Medya Bilgilendirme Semineri’nde konuşan Butckikh, Akkuyu NGS’nin üçüncü ünitesinin temelinin geçen ay atıldığını anımsattı.
Projedeki birinci ünite reaktörünün parçası olan basınçlı kabın mayısta yerleştirilmesinin öngörüldüğünü ifade eden Butckikh, mevcut durumda santralin ikinci ünitesinde iç ve dış duvarlarla ara perdelerin beton ve montaj çalışmalarını yürüttüklerini söyledi.
Butckikh, sözlerini şöyle sürdürdü:
“Geçen yılı etkisi altına alan Kovid-19 salgınına rağmen inşaat çalışmalarına ara vermedik. Akkuyu NGS’nin dördüncü ünitesinin inşaat lisansını 2021’in sonuna kadar almayı hedefliyoruz. Başvurumuzu Nükleer Düzenleme Kurumuna geçen yıl sunduk. Kovid-19 sürecinde, hastalıkla mücadele birimi oluşturduk. Çalışan sayısının fazlalığı sebebiyle bu süreci yönetmek zor ancak geçerli tedbirlere hala uyuyoruz.
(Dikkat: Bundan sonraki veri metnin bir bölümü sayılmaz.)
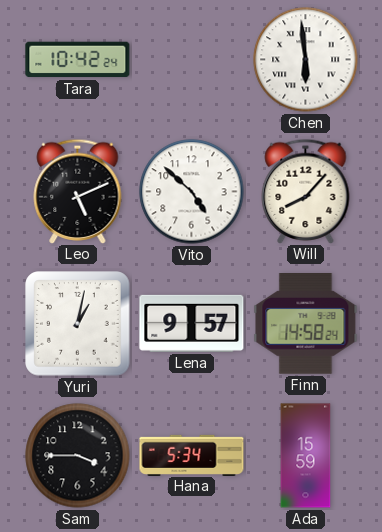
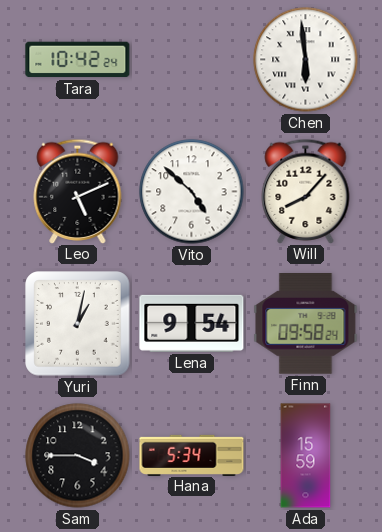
Lena: 9:57 -> 9:54
Finn: 14:58 -> 09:58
Birinci ünitenin iç koruma binasının üçüncü katmanının montajına hazırlık çalışması devam ediyor. Ayrıca dördüncü katmanın ön montaj çalışmalarını yapıyoruz. Dış kaplamayı da inşaat demiri ile güçlendirmeye çalışıyoruz.”
Butckikh, Akkuyu NGS projesinde tsunami, su baskınları, fırtına ve 9 şiddetinde deprem gibi dış etkenlere karşı santrali dayanıklı kılan aktif ve pasif güvenlik sistemlerinin uygulanması konusunda çalışmaların devam ettiğini söyledi.
Yardımcı tesis olarak Türk ve Rus ortak yapımı olması planlanan “kıyı koruma yapısı” inşaatının da devam ettiğini belirten Butckikh, “Projede diğer önemli birimlerden biri de pompa istasyonları. Bu istasyonlar sayesinde kullanılan su, soğutma suyu olarak ünitelere verilecek. Bunu hayata geçirmek için deniz dolgu çalışması yapıyoruz. Dolgu çalışmalarının fırtınalara karşı korunması için de sabitleme faaliyetleri yürütüyoruz. Pompa istasyonunun temel plakası farklı yerlerde 2,8 ile 8 metre arasında farklı yüksekliklere sahip olacak.” diye konuştu.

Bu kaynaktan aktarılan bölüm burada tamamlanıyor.